Он не смотрел на них. Его усы чуть дернулись, и он сказал:
— Auf die Plätze![9]
«Auf die» он произнес тихо и членораздельно, но затем, когда он в ярости рявкнул «Plätze», его лицо застыло в гримасе: усы так и остались вздернутыми, а водянистые глаза вылезли из орбит. Все, кто еще не успел, бросились к своим кроватям и, повернувшись к нему, окаменели.
С этого-то и начался сущий кавардак в нашей жизни. Если раньше я чего-то не понимал, то теперь опустился такой густой туман — тут Медве был прав, — что все вконец спуталось; прошла не одна неделя, прежде чем я сориентировался настолько, чтобы отыскать по крайней мере свой собственный нос. Но это уже был не мой нос. И я был уже не я. Во мне не осталось ничего, кроме беспрерывного скулежа и судорожного внимания; я пытался постигнуть, чем я должен стать, чего от меня хотят. Мы долго не могли этого понять; Медве постигал это тяжелее и дольше всех остальных.
10
Пали Цако первый смекнул что к чему. В тот день, когда разноглазый четверокурсник орал и пытался нас наставлять, он отсутствовал. Вернувшись позже из умывальни, голый по пояс, он со всеми по очереди перезнакомился, а сопровождавший его Формеш рассказал ему о сквернослове в тиковой форме.

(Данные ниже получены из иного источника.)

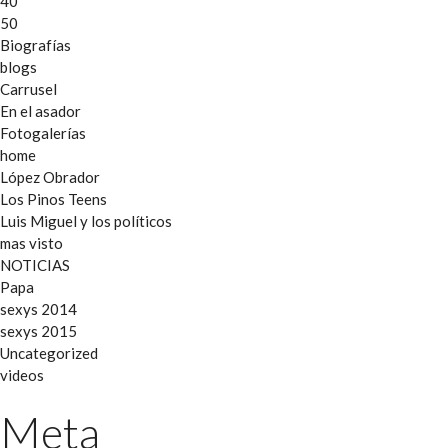
40
50
Biografías
blogs
Carrusel
En el asador
Fotogalerías
home
López Obrador
Los Pinos Teens
Luis Miguel y los políticos
mas visto
NOTICIAS
Papa
sexys 2014
sexys 2015
Uncategorized
videos
Meta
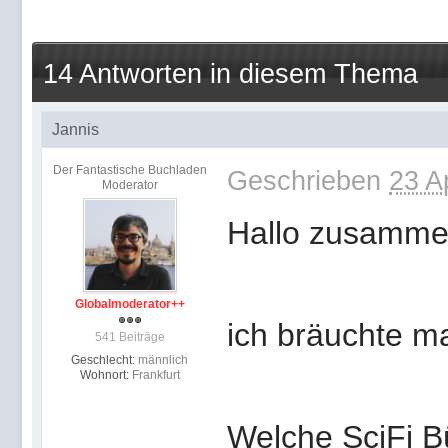
14 Antworten in diesem Thema
Jannis
Der Fantastische Buchladen
Geschrieben
23 A
Moderator
Hallo zusamm
Globalmoderator++
ich bräuchte ma
541 Beiträge
Geschlecht:
männlich
Wohnort:
Frankfurt
Welche SciFi Bü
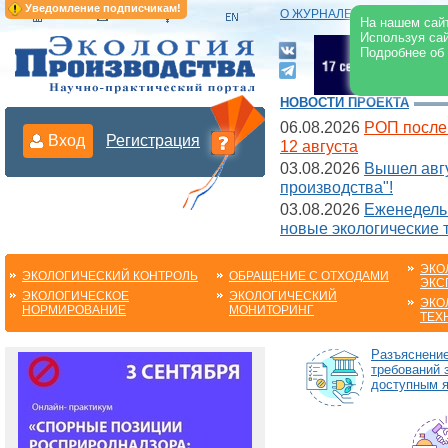
Уведомление подписчикам!
О ЖУРНАЛЕ
|
ЭЛЕКТРОНН
На нашем сайт
Используя сай
Подробнее об
НОВОСТИ ПРОЕКТА
06.08.2026
РОП после
Вход
Регистрация
12 августа
03.08.2026
Вышел авгу
производства"!
03.08.2026
Еженедельн
новые экологические 
ЭКО
ЭКОЛОГИЧЕСКИЙ КОНТРОЛЬ
ОБРАЩЕНИЕ С ОТХОДАМИ
ЭКС
ЭКОЛОГИЧЕСКОЕ
ЭКОЛОГИЧЕСКИЙ
ЭКО
НОРМИРОВАНИЕ
МОНИТОРИНГ
ТЕХ
Разъяснени
требований 
доступным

— Он так и сказал? Нет, правда, так и сказал? — вдруг прервал его Цако.
— Так.
Цако обвел нас глазами. Встретился взглядом с Тибором Тотом, с Орбаном, со мной:
— Вы дали ему по морде? — снова повернулся Цако к Формешу.
— Нет, — ответил Формеш.
Цако вновь повернулся к безучастному Тибору Тоту.
— Куда он пошел? — возмущенно спросил он. — Вы не видели, куда он пошел?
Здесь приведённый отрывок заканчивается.